§ **Work to complete**: So long as no pictures are carried over, output the records below exactly.

§ **Exercise materials**:
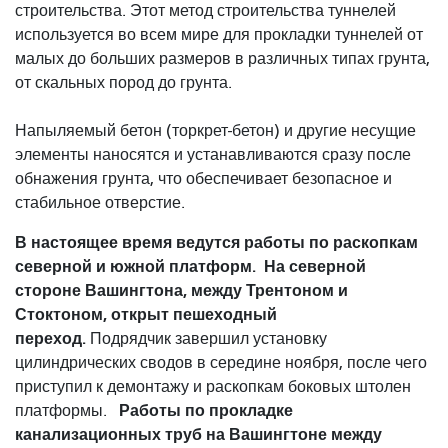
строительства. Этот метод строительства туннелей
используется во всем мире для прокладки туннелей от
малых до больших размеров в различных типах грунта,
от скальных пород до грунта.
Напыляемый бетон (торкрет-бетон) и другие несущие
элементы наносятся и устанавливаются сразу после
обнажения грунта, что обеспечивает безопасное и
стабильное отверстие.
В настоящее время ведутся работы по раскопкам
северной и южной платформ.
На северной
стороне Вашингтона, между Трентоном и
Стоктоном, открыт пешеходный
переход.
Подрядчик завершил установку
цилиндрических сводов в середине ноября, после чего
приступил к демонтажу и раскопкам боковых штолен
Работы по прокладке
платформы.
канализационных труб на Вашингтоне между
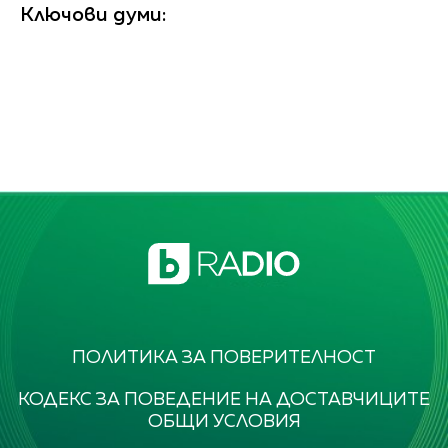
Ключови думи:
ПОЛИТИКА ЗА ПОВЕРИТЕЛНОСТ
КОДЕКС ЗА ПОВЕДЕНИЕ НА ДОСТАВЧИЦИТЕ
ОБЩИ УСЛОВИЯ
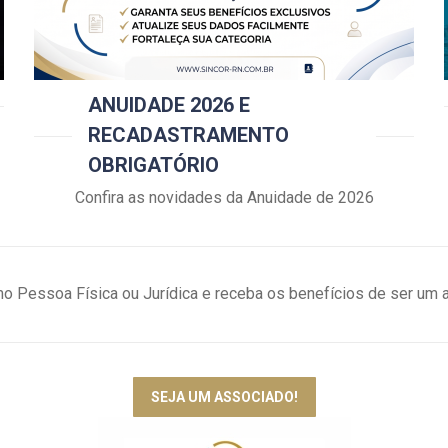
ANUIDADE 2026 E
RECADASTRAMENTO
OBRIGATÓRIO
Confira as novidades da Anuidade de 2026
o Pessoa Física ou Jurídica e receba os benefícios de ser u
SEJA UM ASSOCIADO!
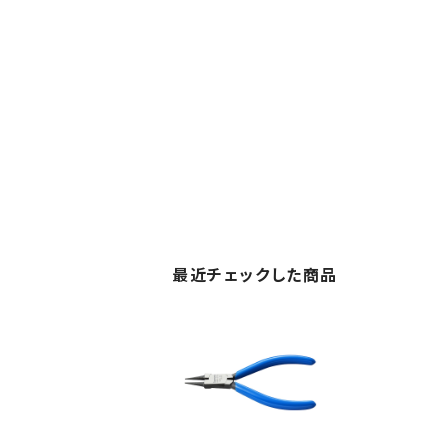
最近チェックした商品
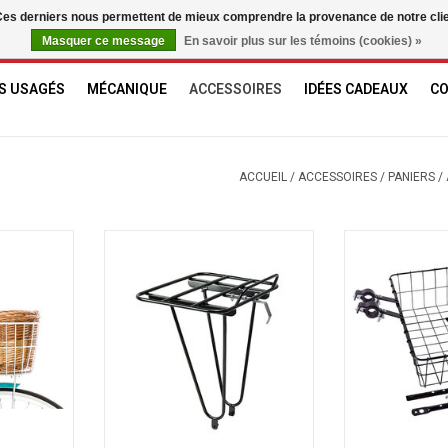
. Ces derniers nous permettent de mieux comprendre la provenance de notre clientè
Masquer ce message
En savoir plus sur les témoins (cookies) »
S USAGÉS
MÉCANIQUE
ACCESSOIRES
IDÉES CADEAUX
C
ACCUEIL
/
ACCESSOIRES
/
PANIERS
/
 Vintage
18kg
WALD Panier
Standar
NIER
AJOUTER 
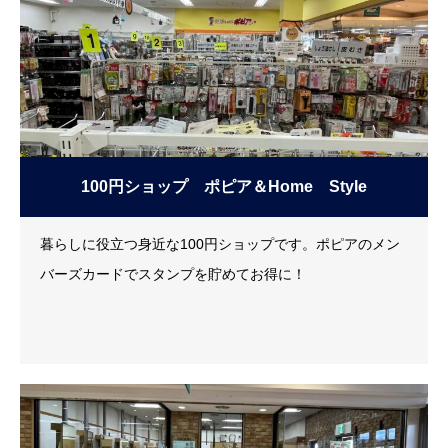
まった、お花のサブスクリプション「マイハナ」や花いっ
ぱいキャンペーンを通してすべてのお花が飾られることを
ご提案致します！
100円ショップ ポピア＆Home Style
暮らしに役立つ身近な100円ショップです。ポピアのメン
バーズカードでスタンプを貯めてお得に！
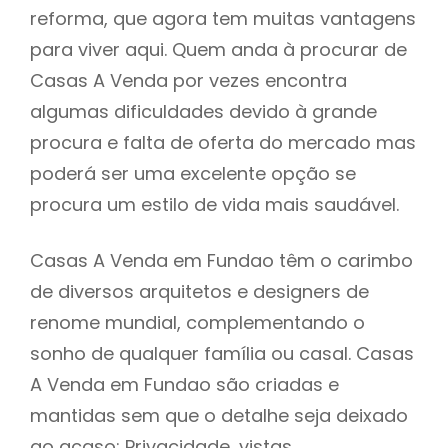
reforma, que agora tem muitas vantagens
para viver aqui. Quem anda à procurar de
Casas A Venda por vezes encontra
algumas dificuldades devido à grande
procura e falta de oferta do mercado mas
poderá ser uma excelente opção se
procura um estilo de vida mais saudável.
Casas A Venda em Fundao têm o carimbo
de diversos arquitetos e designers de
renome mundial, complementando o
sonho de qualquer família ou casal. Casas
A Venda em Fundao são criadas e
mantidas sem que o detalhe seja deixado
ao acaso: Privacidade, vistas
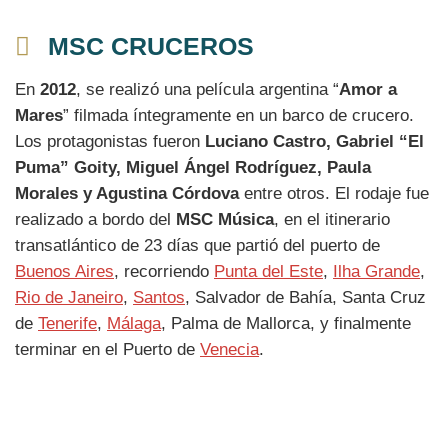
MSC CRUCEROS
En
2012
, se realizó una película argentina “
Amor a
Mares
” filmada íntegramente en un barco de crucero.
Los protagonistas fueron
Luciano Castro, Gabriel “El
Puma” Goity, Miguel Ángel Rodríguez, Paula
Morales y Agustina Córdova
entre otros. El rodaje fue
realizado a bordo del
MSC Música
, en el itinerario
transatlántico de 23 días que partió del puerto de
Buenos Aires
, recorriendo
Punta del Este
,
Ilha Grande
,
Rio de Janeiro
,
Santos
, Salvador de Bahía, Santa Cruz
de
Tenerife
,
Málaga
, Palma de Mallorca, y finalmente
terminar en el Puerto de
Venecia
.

§ **Response to the exercise**:
строительства. Этот метод строительства туннелей
используется во всем мире для прокладки туннелей от
малых до больших размеров в различных типах грунта,
от скальных пород до грунта.
Напыляемый бетон (торкрет-бетон) и другие несущие
элементы наносятся и устанавливаются сразу после
обнажения грунта, что обеспечивает безопасное и
стабильное отверстие.
В настоящее время ведутся работы по раскопкам
северной и южной платформ.
На северной
стороне Вашингтона, между Трентоном и
Стоктоном, открыт пешеходный
переход.
Подрядчик завершил установку
цилиндрических сводов в середине ноября, после чего
приступил к демонтажу и раскопкам боковых штолен
Работы по прокладке
платформы.
канализационных труб на Вашингтоне между
Ключови думи:
ПОЛИТИКА ЗА ПОВЕРИТЕЛНОСТ
КОДЕКС ЗА ПОВЕДЕНИЕ НА ДОСТАВЧИЦИТЕ
ОБЩИ УСЛОВИЯ
ANUIDADE 2026 E
RECADASTRAMENTO
OBRIGATÓRIO
Confira as novidades da Anuidade de 2026
o Pessoa Física ou Jurídica e receba os benefícios de ser u
SEJA UM ASSOCIADO!
最近チェックした商品
. Ces derniers nous permettent de mieux comprendre la provenance de notre clientè
Masquer ce message
En savoir plus sur les témoins (cookies) »
S USAGÉS
MÉCANIQUE
ACCESSOIRES
IDÉES CADEAUX
C
ACCUEIL
/
ACCESSOIRES
/
PANIERS
/
 Vintage
18kg
WALD Panier
Standar
NIER
AJOUTER 
まった、お花のサブスクリプション「マイハナ」や花いっ
ぱいキャンペーンを通してすべてのお花が飾られることを
ご提案致します！
100円ショップ ポピア＆Home Style
暮らしに役立つ身近な100円ショップです。ポピアのメン
バーズカードでスタンプを貯めてお得に！
reforma, que agora tem muitas vantagens
para viver aqui. Quem anda à procurar de
Casas A Venda por vezes encontra
algumas dificuldades devido à grande
procura e falta de oferta do mercado mas
poderá ser uma excelente opção se
procura um estilo de vida mais saudável.
Casas A Venda em Fundao têm o carimbo
de diversos arquitetos e designers de
renome mundial, complementando o
sonho de qualquer família ou casal. Casas
A Venda em Fundao são criadas e
mantidas sem que o detalhe seja deixado
ao acaso: Privacidade, vistas
MSC CRUCEROS
En
2012
, se realizó una película argentina “
Amor a
Mares
” filmada íntegramente en un barco de crucero.
Los protagonistas fueron
Luciano Castro, Gabriel “El
Puma” Goity, Miguel Ángel Rodríguez, Paula
Morales y Agustina Córdova
entre otros. El rodaje fue
realizado a bordo del
MSC Música
, en el itinerario
transatlántico de 23 días que partió del puerto de
Buenos Aires
, recorriendo
Punta del Este
,
Ilha Grande
,
Rio de Janeiro
,
Santos
, Salvador de Bahía, Santa Cruz
de
Tenerife
,
Málaga
, Palma de Mallorca, y finalmente
terminar en el Puerto de
Venecia
.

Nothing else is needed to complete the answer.